- What you need to do:
Copy everything in the listing below word for word, apart from any images.

- Source records:
::::::
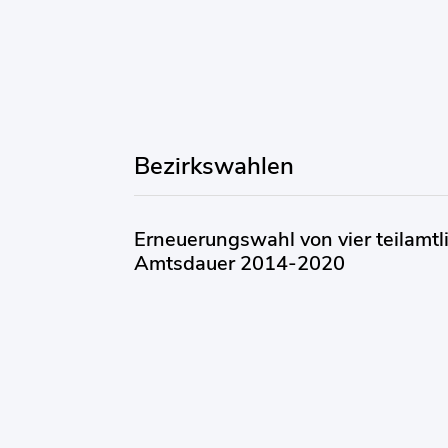
Bezirkswahlen
Erneuerungswahl von vier teilamtli
Amtsdauer 2014-2020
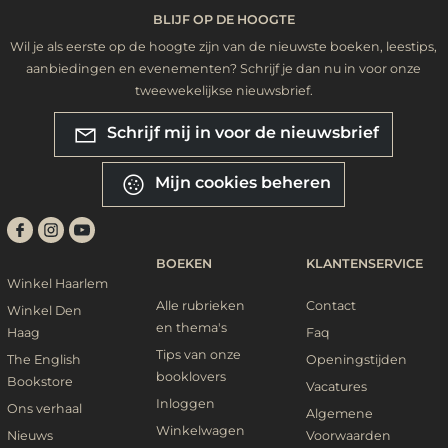
BLIJF OP DE HOOGTE
Wil je als eerste op de hoogte zijn van de nieuwste boeken, leestips,
aanbiedingen en evenementen? Schrijf je dan nu in voor onze
tweewekelijkse nieuwsbrief.
Schrijf mij in voor de nieuwsbrief
Mijn cookies beheren
BOEKEN
KLANTENSERVICE
Winkel Haarlem
Alle rubrieken
Contact
Winkel Den
en thema's
Haag
Faq
Tips van onze
The English
Openingstijden
booklovers
Bookstore
Vacatures
Inloggen
Ons verhaal
Algemene
Winkelwagen
Nieuws
Voorwaarden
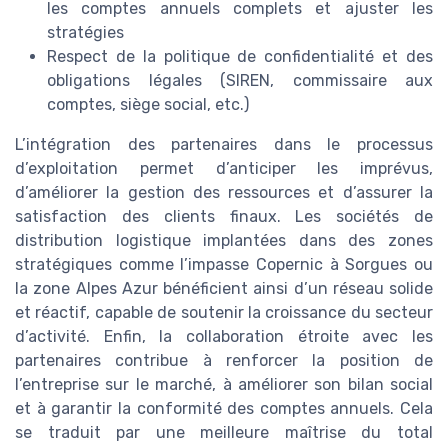
les comptes annuels complets et ajuster les
stratégies
Respect de la politique de confidentialité et des
obligations légales (SIREN, commissaire aux
comptes, siège social, etc.)
L’intégration des partenaires dans le processus
d’exploitation permet d’anticiper les imprévus,
d’améliorer la gestion des ressources et d’assurer la
satisfaction des clients finaux. Les sociétés de
distribution logistique implantées dans des zones
stratégiques comme l’impasse Copernic à Sorgues ou
la zone Alpes Azur bénéficient ainsi d’un réseau solide
et réactif, capable de soutenir la croissance du secteur
d’activité. Enfin, la collaboration étroite avec les
partenaires contribue à renforcer la position de
l’entreprise sur le marché, à améliorer son bilan social
et à garantir la conformité des comptes annuels. Cela
se traduit par une meilleure maîtrise du total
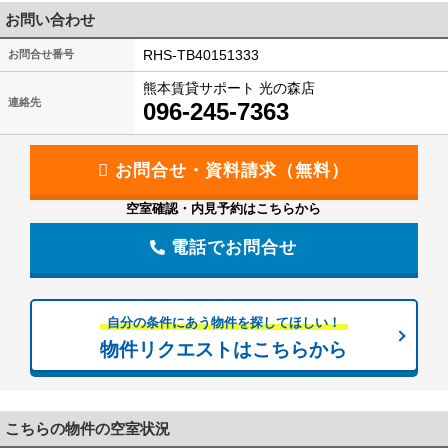
お問い合わせ
RHS-TB40151333
お問合せ番号
熊本賃貸サポート 光の森店
連絡先
096-245-7363
空室確認・内見予約はこちらから
電話でお問合せ
自分の条件にあう物件を探してほしい！
物件リクエストはこちらから
こちらの物件の空室状況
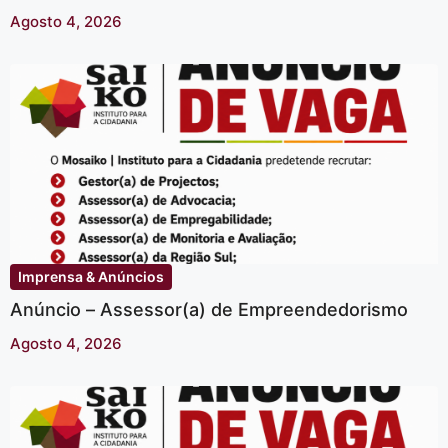
Agosto 4, 2026
Imprensa & Anúncios
Anúncio – Assessor(a) de Empreendedorismo
Agosto 4, 2026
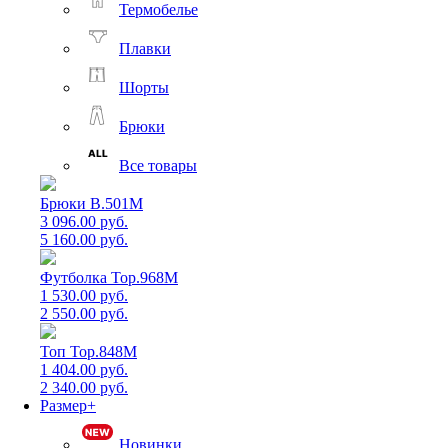
Термобелье
Плавки
Шорты
Брюки
Все товары
Брюки B.501M
3 096.00 руб.
5 160.00 руб.
Футболка Top.968M
1 530.00 руб.
2 550.00 руб.
Топ Top.848M
1 404.00 руб.
2 340.00 руб.
Размер+
Новинки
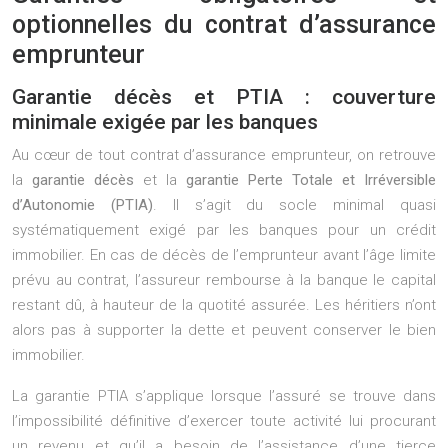
optionnelles du contrat d’assurance
emprunteur
Garantie décès et PTIA : couverture
minimale exigée par les banques
Au cœur de tout contrat d’assurance emprunteur, on retrouve
la
garantie décès
et la
garantie Perte Totale et Irréversible
d’Autonomie (PTIA)
. Il s’agit du socle minimal quasi
systématiquement exigé par les banques pour un crédit
immobilier. En cas de décès de l’emprunteur avant l’âge limite
prévu au contrat, l’assureur rembourse à la banque le capital
restant dû, à hauteur de la quotité assurée. Les héritiers n’ont
alors pas à supporter la dette et peuvent conserver le bien
immobilier.
La garantie PTIA s’applique lorsque l’assuré se trouve dans
l’impossibilité définitive d’exercer toute activité lui procurant
un revenu et qu’il a besoin de l’assistance d’une tierce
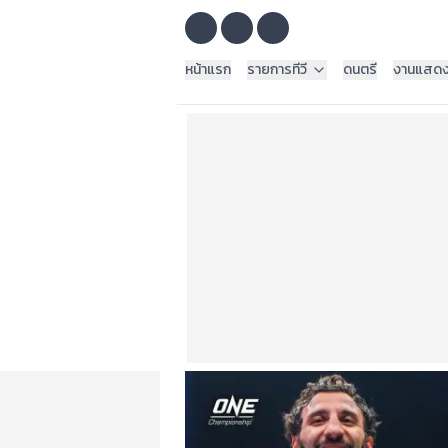
หน้าแรก
รายการทีวี
ดนตรี
งานแสด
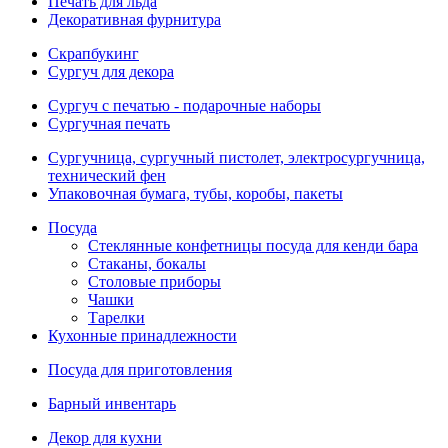
Печать для льда
Декоративная фурнитура
Скрапбукинг
Сургуч для декора
Сургуч с печатью - подарочные наборы
Сургучная печать
Сургучница, сургучный пистолет, электросургучница,
технический фен
Упаковочная бумага, тубы, коробы, пакеты
Посуда
Стеклянные конфетницы посуда для кенди бара
Стаканы, бокалы
Столовые приборы
Чашки
Тарелки
Кухонные принадлежности
Посуда для приготовления
Барный инвентарь
Декор для кухни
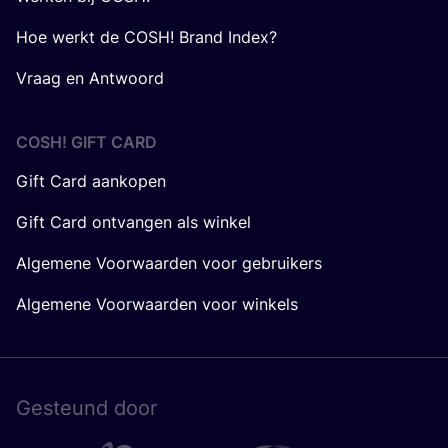
Hoe werkt de COSH! Brand Index?
Vraag en Antwoord
COSH! GIFT CARD
Gift Card aankopen
Gift Card ontvangen als winkel
Algemene Voorwaarden voor gebruikers
Algemene Voorwaarden voor winkels
Gesteund door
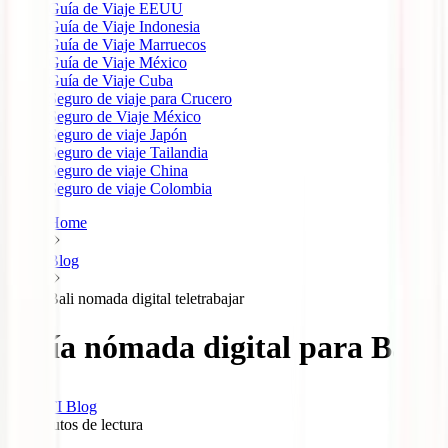
Guía de Viaje EEUU
Guía de Viaje Indonesia
Guía de Viaje Marruecos
Guía de Viaje México
Guía de Viaje Cuba
Seguro de viaje para Crucero
Seguro de Viaje México
Seguro de viaje Japón
Seguro de viaje Tailandia
Seguro de viaje China
Seguro de viaje Colombia
Home
Blog
Bali nomada digital teletrabajar
Guía nómada digital para Bali
IATI Blog
16
minutos de lectura
0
::::::
- Written response:
Bezirkswahlen
Erneuerungswahl von vier teilamtli
Amtsdauer 2014-2020
BLIJF OP DE HOOGTE
Wil je als eerste op de hoogte zijn van de nieuwste boeken, leestips,
aanbiedingen en evenementen? Schrijf je dan nu in voor onze
tweewekelijkse nieuwsbrief.
Schrijf mij in voor de nieuwsbrief
Mijn cookies beheren
BOEKEN
KLANTENSERVICE
Winkel Haarlem
Alle rubrieken
Contact
Winkel Den
en thema's
Haag
Faq
Tips van onze
The English
Openingstijden
booklovers
Bookstore
Vacatures
Inloggen
Ons verhaal
Algemene
Winkelwagen
Nieuws
Voorwaarden
les comptes annuels complets et ajuster les
stratégies
Respect de la politique de confidentialité et des
obligations légales (SIREN, commissaire aux
comptes, siège social, etc.)
L’intégration des partenaires dans le processus
d’exploitation permet d’anticiper les imprévus,
d’améliorer la gestion des ressources et d’assurer la
satisfaction des clients finaux. Les sociétés de
distribution logistique implantées dans des zones
stratégiques comme l’impasse Copernic à Sorgues ou
la zone Alpes Azur bénéficient ainsi d’un réseau solide
et réactif, capable de soutenir la croissance du secteur
d’activité. Enfin, la collaboration étroite avec les
partenaires contribue à renforcer la position de
l’entreprise sur le marché, à améliorer son bilan social
et à garantir la conformité des comptes annuels. Cela
se traduit par une meilleure maîtrise du total
お問い合わせ
RHS-TB40151333
お問合せ番号
熊本賃貸サポート 光の森店
連絡先
096-245-7363
空室確認・内見予約はこちらから
電話でお問合せ
自分の条件にあう物件を探してほしい！
物件リクエストはこちらから
こちらの物件の空室状況
Agosto 4, 2026
Imprensa & Anúncios
Anúncio – Assessor(a) de Empreendedorismo
Agosto 4, 2026
Термобелье
Плавки
Шорты
Брюки
Все товары
Брюки B.501M
3 096.00 руб.
5 160.00 руб.
Футболка Top.968M
1 530.00 руб.
2 550.00 руб.
Топ Top.848M
1 404.00 руб.
2 340.00 руб.
Размер+
Новинки
optionnelles du contrat d’assurance
emprunteur
Garantie décès et PTIA : couverture
minimale exigée par les banques
Au cœur de tout contrat d’assurance emprunteur, on retrouve
la
garantie décès
et la
garantie Perte Totale et Irréversible
d’Autonomie (PTIA)
. Il s’agit du socle minimal quasi
systématiquement exigé par les banques pour un crédit
immobilier. En cas de décès de l’emprunteur avant l’âge limite
prévu au contrat, l’assureur rembourse à la banque le capital
restant dû, à hauteur de la quotité assurée. Les héritiers n’ont
alors pas à supporter la dette et peuvent conserver le bien
immobilier.
La garantie PTIA s’applique lorsque l’assuré se trouve dans
l’impossibilité définitive d’exercer toute activité lui procurant
un revenu et qu’il a besoin de l’assistance d’une tierce
หน้าแรก
รายการทีวี
ดนตรี
งานแสด
Печать для льда
Декоративная фурнитура
Скрапбукинг
Сургуч для декора
Сургуч с печатью - подарочные наборы
Сургучная печать
Сургучница, сургучный пистолет, электросургучница,
технический фен
Упаковочная бумага, тубы, коробы, пакеты
Посуда
Стеклянные конфетницы посуда для кенди бара
Стаканы, бокалы
Столовые приборы
Чашки
Тарелки
Кухонные принадлежности
Посуда для приготовления
Барный инвентарь
Декор для кухни
Hoe werkt de COSH! Brand Index?
Vraag en Antwoord
COSH! GIFT CARD
Gift Card aankopen
Gift Card ontvangen als winkel
Algemene Voorwaarden voor gebruikers
Algemene Voorwaarden voor winkels
Gesteund door
Guía de Viaje EEUU
Guía de Viaje Indonesia
Guía de Viaje Marruecos
Guía de Viaje México
Guía de Viaje Cuba
Seguro de viaje para Crucero
Seguro de Viaje México
Seguro de viaje Japón
Seguro de viaje Tailandia
Seguro de viaje China
Seguro de viaje Colombia
Home
Blog
Bali nomada digital teletrabajar
Guía nómada digital para Bali
IATI Blog
16
minutos de lectura
0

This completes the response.